_Work task_. Every line of the records that holds the word "below" should be copied.
[Material for this exercise Boundary: Start]
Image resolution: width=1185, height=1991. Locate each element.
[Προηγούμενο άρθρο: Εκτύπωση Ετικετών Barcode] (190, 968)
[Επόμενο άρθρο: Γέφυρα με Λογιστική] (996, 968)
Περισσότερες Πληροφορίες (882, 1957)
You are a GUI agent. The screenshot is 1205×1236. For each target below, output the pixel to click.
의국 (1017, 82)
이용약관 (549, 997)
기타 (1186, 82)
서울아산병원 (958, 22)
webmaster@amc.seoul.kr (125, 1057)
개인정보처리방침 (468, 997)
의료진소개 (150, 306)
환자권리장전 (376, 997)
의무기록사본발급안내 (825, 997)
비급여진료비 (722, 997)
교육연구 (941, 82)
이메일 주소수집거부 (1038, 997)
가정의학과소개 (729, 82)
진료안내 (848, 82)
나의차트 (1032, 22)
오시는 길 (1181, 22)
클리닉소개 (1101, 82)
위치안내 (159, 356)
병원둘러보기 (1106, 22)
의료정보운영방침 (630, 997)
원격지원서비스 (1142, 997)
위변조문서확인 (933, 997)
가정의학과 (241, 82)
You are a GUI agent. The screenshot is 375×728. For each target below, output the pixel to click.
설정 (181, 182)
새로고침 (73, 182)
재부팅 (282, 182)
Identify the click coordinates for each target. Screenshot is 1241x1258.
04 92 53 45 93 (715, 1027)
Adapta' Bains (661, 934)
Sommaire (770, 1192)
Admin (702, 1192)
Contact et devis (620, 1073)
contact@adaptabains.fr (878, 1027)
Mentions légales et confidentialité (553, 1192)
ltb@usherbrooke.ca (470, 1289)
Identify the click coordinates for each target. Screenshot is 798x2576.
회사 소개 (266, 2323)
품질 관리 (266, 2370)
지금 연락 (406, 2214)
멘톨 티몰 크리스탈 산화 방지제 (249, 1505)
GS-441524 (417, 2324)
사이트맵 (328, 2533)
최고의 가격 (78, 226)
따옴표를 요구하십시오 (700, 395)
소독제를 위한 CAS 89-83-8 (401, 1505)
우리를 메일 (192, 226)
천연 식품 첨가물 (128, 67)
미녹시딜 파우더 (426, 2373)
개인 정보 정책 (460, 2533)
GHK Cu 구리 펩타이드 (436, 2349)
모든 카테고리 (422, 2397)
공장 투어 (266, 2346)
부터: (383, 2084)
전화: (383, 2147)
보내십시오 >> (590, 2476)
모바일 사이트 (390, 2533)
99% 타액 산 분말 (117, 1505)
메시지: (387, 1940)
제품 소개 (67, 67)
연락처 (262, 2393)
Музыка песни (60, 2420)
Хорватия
[Material for this exercise Boundary: End]
_Task output_.
You are a GUI agent. The screenshot is 1205×1236. For each target below, output the pixel to click.
You are a GUI agent. The screenshot is 375×728. For each target below, output the pixel to click.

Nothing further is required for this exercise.